One resident said, “I don’t believe administrations have the right to come in and revise the charter…I think it’s a very slippery slope and I don’t support it.”
Marie Rummo asked, “What is it that you’re trying to fix? What has caused this to come to the forefront right now?”
“It’s just a matter of getting some bipartisan review on the charter…just a group that is volunteering its time to read through the charter and make some recommendations,” said Mayor Reginald Spinello.
Glenn Howard told the council he thinks it’s important to have a plan to periodically review the charter read through and it’s important not to let it go and become out of date.
According to the proposed resolution, the vote for which was tabled, all appointees to the commission must be Glen Cove residents who are required to attend regular meetings. The commission will have the authority to conduct public or private hearings at city hall.
The commission may appoint and remove, with the approval of the city council, consultants it may require to provide technical assistance in the revision of the charter. Compensation for such consultants, advisory services and technical assistants shall be appropriated as needed with the approval of the city council, said funds to be made a charge against a city budget.
The second public hearing pertained to adding an article to the city charter regarding the “defense and indemnity of officers and employees” which provides employees with defense, generally represented by the city attorney, in a civil action or court proceeding.

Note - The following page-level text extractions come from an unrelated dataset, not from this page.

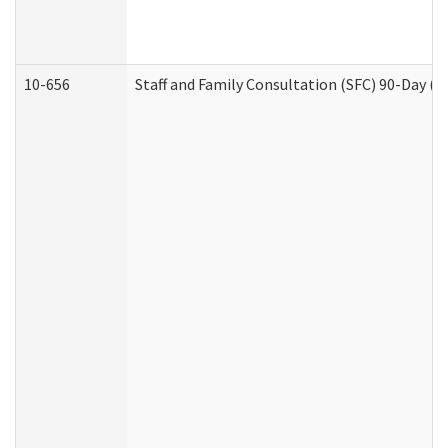
10-656
Staff and Family Consultation (SFC) 90-Day (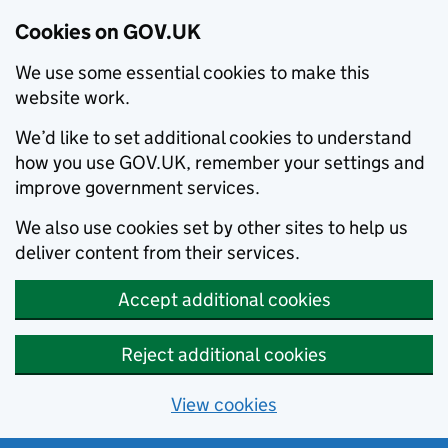
Cookies on GOV.UK
We use some essential cookies to make this
website work.
We’d like to set additional cookies to understand
how you use GOV.UK, remember your settings and
improve government services.
We also use cookies set by other sites to help us
deliver content from their services.
Accept additional cookies
Reject additional cookies
View cookies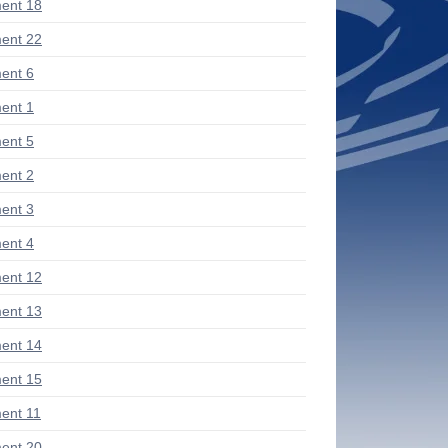
ent 18
ent 22
ent 6
ent 1
ent 5
ent 2
ent 3
ent 4
ent 12
ent 13
ent 14
ent 15
ent 11
ent 20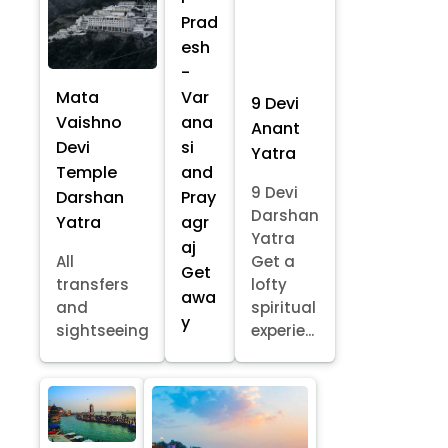
Prad
esh
-
Mata
Var
9 Devi
Vaishno
ana
Anant
Devi
si
Yatra
Temple
and
9 Devi
Darshan
Pray
Darshan
Yatra
agr
Yatra
aj
All
Get a
Get
transfers
lofty
awa
and
spiritual
y
sightseeing
experie...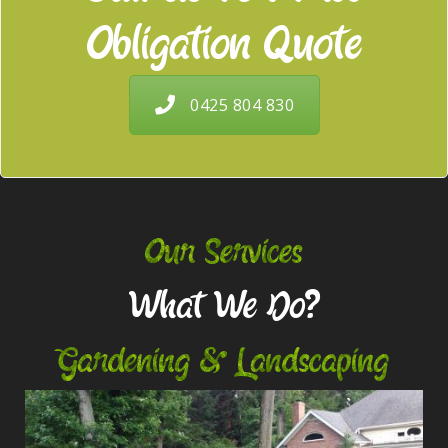
Obligation Quote
0425 804 830
Our Services
What We Do?
Gardening & Landscaping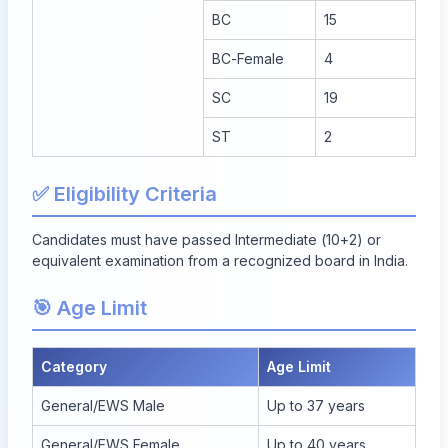
BC
15
BC-Female
4
SC
19
ST
2
✅ Eligibility Criteria
Candidates must have passed Intermediate (10+2) or
equivalent examination from a recognized board in India.
🎯 Age Limit
Category
Age Limit
General/EWS Male
Up to 37 years
General/EWS Female
Up to 40 years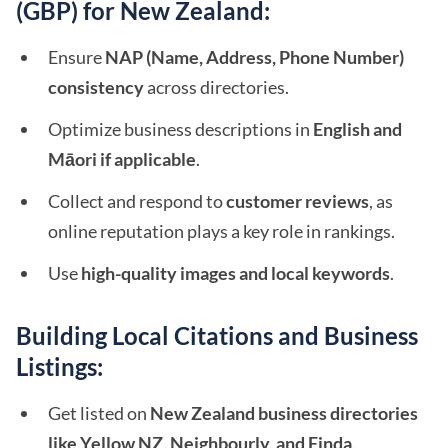
(GBP) for New Zealand:
Ensure
NAP (Name, Address, Phone Number)
consistency
across directories.
Optimize business descriptions in
English and
Māori if applicable
.
Collect and respond to
customer reviews
, as
online reputation plays a key role in rankings.
Use
high-quality images and local keywords
.
Building Local Citations and Business
Listings:
Get listed on
New Zealand business directories
like Yellow NZ, Neighbourly, and Finda
.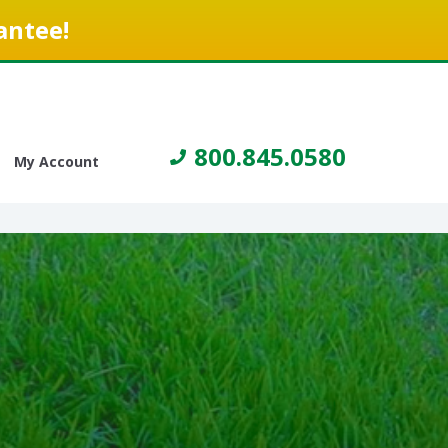
antee!
800.845.0580
My Account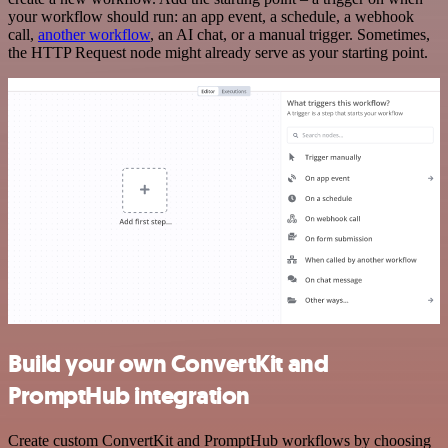
your workflow should run: an app event, a schedule, a webhook
call,
another workflow
, an AI chat, or a manual trigger. Sometimes,
the HTTP Request node might already serve as your starting point.
Build your own ConvertKit and
PromptHub integration
Create custom ConvertKit and PromptHub workflows by choosing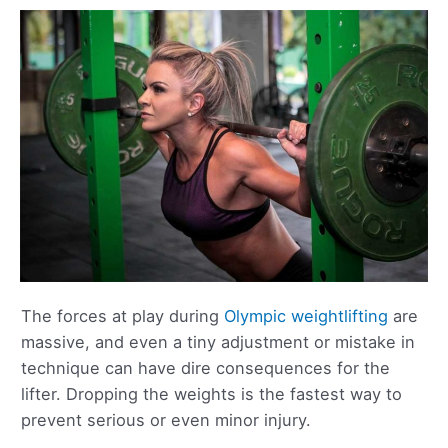
The forces at play during
Olympic weightlifting
are
massive, and even a tiny adjustment or mistake in
technique can have dire consequences for the
lifter. Dropping the weights is the fastest way to
prevent serious or even minor injury.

City Attorney Charles McQuair said he could not find anything in the charter that gives employees this protection.
The resolution, which was passed unanimously, states, “The city shall provide for the defense of the employee in any civil action or proceeding in any state or federal court arising out of any alleged act or omission which occurred or is alleged in the complaint to have occurred while the employee was exercising or performing, or, in good faith purporting to exercise or perform his powers and duties within the scope of his public employment.”

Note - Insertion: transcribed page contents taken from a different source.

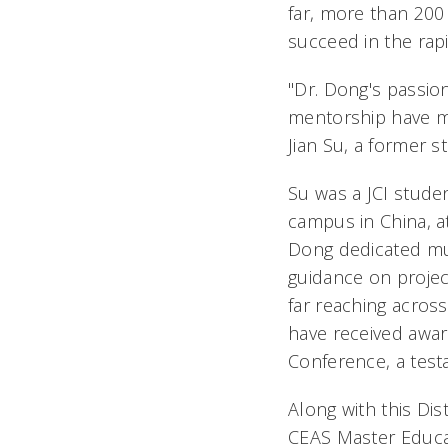
far, more than 200 
succeed in the rapi
"Dr. Dong's passio
mentorship have m
Jian Su, a former s
Su was a JCI stude
campus in China, a
Dong dedicated muc
guidance on project
far reaching acros
have received awa
Conference, a tes
Along with this Di
CEAS Master Educa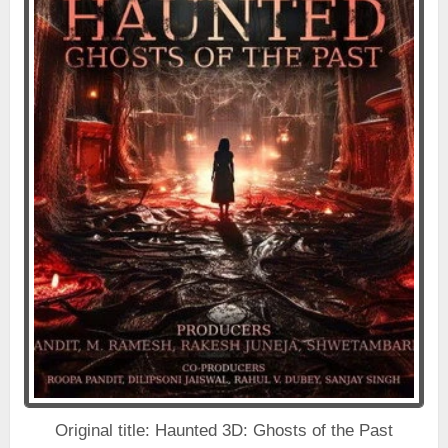
Original title: Haunted 3D: Ghosts of the Past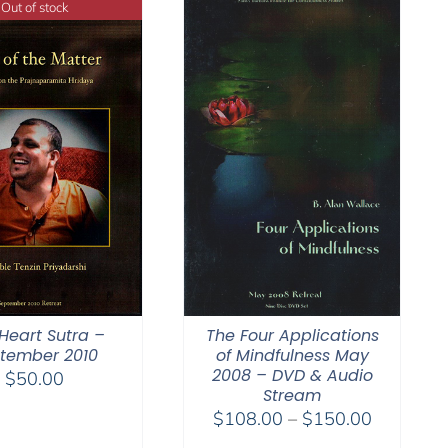
Out of stock
Heart Sutra –
The Four Applications
tember 2010
of Mindfulness May
2008 – DVD & Audio
$
50.00
Stream
Price
$
108.00
–
$
150.00
range:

The full resolutions can be viewed on the city’s website, www.glencove-li.us.
A resolution was also passed for the city to enter into a contract agreement with Cove Animal Rescue (CAR) for the operation of an animal shelter, located at 40 Shore Rd., effective March 1 through Feb. 28, 2020.
Stefan Geiringer, the treasurer of CAR gave a presentation to explain the changes they intend
to make at the shelter, starting with the design
itself and the proposed enclosures and expansion. He said that as the building now exists, dogs and cats are both on the inside of building and don’t have a chance to get outside. He said the current design has “lots of walkways that take up a lot of space and accomplish nothing in regards to the animals.”
The $300,000 project that CAR has planned will enclose an area with glass and add windows that will open and open up the space for the dogs to have more room. Geiringer said they will have staff at the shelter until 8 p.m. so dogs can be relieved, and employees will come in again at 7:30 a.m. to let them out and make sure they are properly fed.
“The money is coming from donations,” Geiringer clarified. “An anonymous donor gave $300,000 to help us accomplish what we’re doing. We are not doing anything unlawful to the interest of the taxpayer to the City of Glen Cove…we are just trying to treat these animals humanely, just like what you would do in your home.”